Understanding the Semantic Layer

Leveraging the Syntax of dbt Labs’s MetricFlow

Denzel S. Williams
The Data Driven Diaries
12 min readSep 6, 2023

--

Trying to Define the Semantic Layer

Engineers, mathematicians, and scientists are usually good at naming things. They often include the meaning of something in its name. To get the idea of the Semantic Layer, we should first understand what ‘Semantics’ means.

A Compilation of Definitions across the Web

  • Semantics is the study of reference, meaning, or truth. Relating to meaning in language or logic. Of, relating to, or arising from the different meanings of words or other symbols.
  • Semantics is a branch of linguistics concerned with meaning: what are the meanings of different words? How are those meanings constructed and how do they change? These are the kinds of questions that linguists seek to answer.
  • An example of semantics in everyday life might be someone who says that they’ve bought a new car, only for the car to turn out to be second-hand. However, the person feels that the car is new for them, creating a semantic ambiguity.

Mashing All of Those Definitions into One

The Semantic Layer pertains to the reference, meaning, or truth of data. It seeks to understand how different data items are defined, how their meanings are constructed, and how they might evolve. One of its primary objectives is to avoid semantic ambiguities. For instance, when referencing 1000 new subscriptions in May, the Semantic Layer would clarify whether these are first-time subscriptions or reactivations.

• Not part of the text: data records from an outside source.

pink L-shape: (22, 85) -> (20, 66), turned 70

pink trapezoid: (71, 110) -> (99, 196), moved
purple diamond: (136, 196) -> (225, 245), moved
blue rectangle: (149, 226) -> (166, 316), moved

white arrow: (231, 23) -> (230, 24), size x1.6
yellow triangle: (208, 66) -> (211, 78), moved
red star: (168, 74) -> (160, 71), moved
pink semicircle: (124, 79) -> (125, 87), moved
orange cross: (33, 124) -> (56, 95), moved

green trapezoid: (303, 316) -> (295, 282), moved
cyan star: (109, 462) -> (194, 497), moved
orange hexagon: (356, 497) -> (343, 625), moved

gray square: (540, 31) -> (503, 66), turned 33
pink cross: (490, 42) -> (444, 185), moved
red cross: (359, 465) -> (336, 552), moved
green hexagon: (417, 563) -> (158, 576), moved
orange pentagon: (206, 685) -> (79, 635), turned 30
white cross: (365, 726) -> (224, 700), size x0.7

What’s the Point of a Semantic Layer (from dbt Labs)

Excerpt from: Why we need a Universal Semantic Layer

To really make the most out of data, we need to have a consistent, unified, and understandable view of it, one that is easily accessible to both technical and non-technical stakeholders. More often than not, businesses face hurdles with this.

Data consumers who don’t have context on the underlying data need to put in a lot of work to understand the nuances of data sets, and finding this information is rarely easy. The interfaces (SQL, BI Tools) can be prohibitively complicated to interact with for users without modeling experience. This creates a new requirement (and a bottleneck) for meaningful analysis to be done: a data producer to act as a translation layer.

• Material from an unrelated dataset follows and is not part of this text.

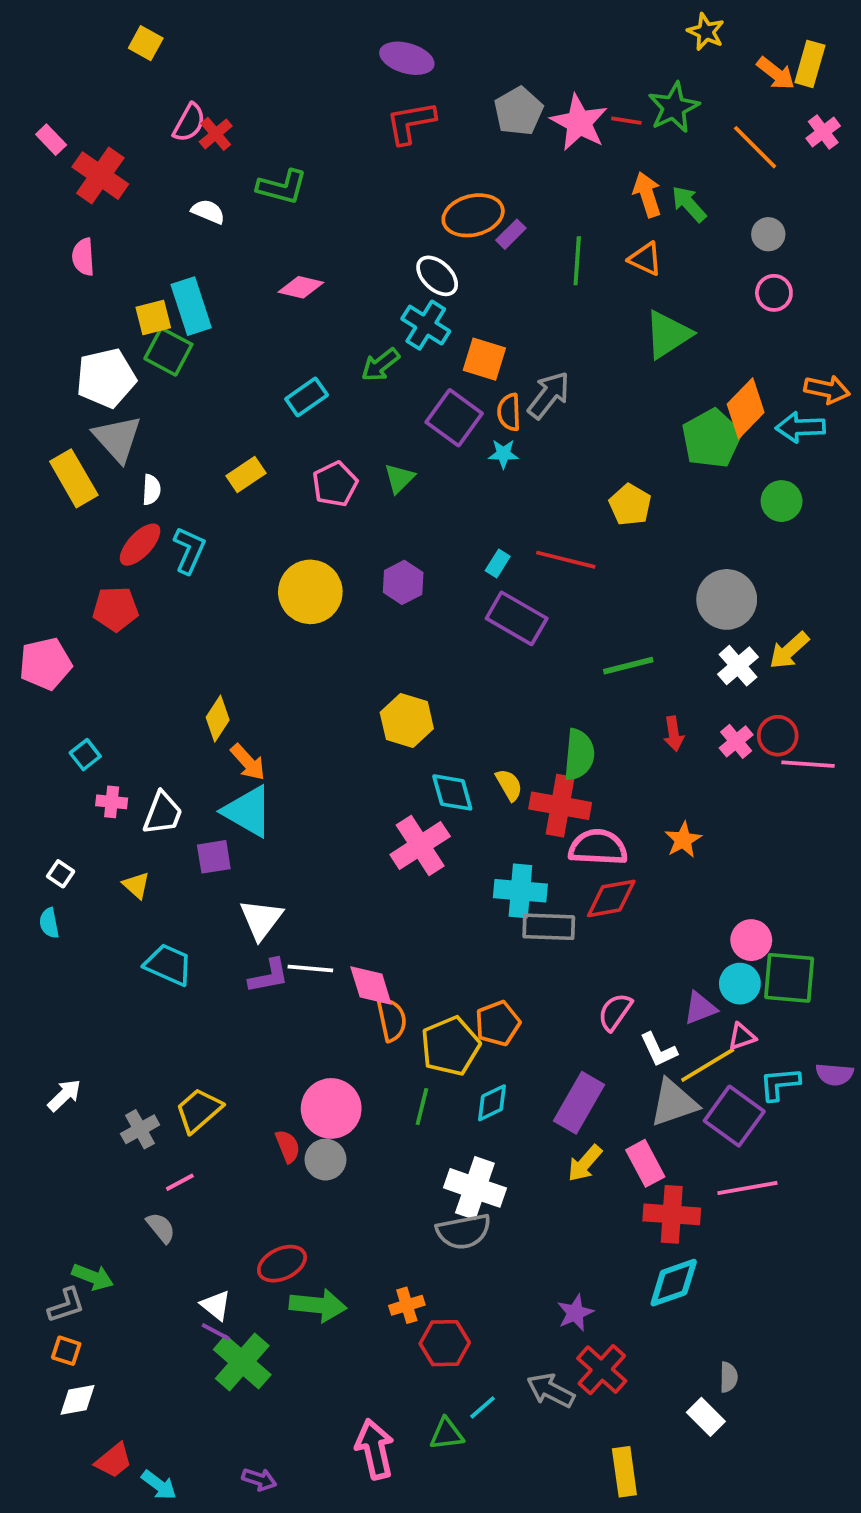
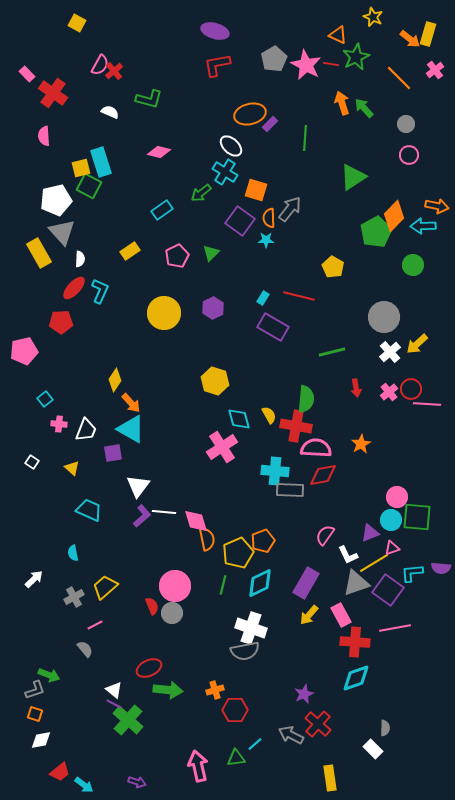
orange triangle: (645, 259) -> (338, 35), moved
cyan semicircle: (49, 923) -> (73, 553), moved
purple L-shape: (269, 976) -> (142, 516), turned -30
cyan diamond: (492, 1103) -> (260, 583), size x1.4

It’s also no surprise that different teams across a company use different tools, and when critical metric calculations lead to different answers depending on where they are, it’s easy to get caught up debating whose version of reality is right. These inconsistencies ultimately lead to distrust in data.

What’s the Point of a Semantic Layer (from Benn Stancil)

Excerpt from: The missing piece of the modern data stack

…self-serve is a misunderstood (or, at least, misrepresented) problem. Because the most common question people have is “How often did this thing happen?,” effective self-serve is less about complex analysis and more about metric extraction. People “want to choose from a list of understood KPIs, apply it to a filtered set of records, and aggregate it by a particular dimension. It’s analytical Mad Libs — show me average order size for orders that used gift cards by month.

Today’s current stack makes it easy to answer this question, but really hard to answer it consistently. The core problem is that there’s no central repository for defining a metric. Without that, metric formulas are scattered across tools, buried in hidden dashboards, and recreated, rewritten, and reused with no oversight or guidance…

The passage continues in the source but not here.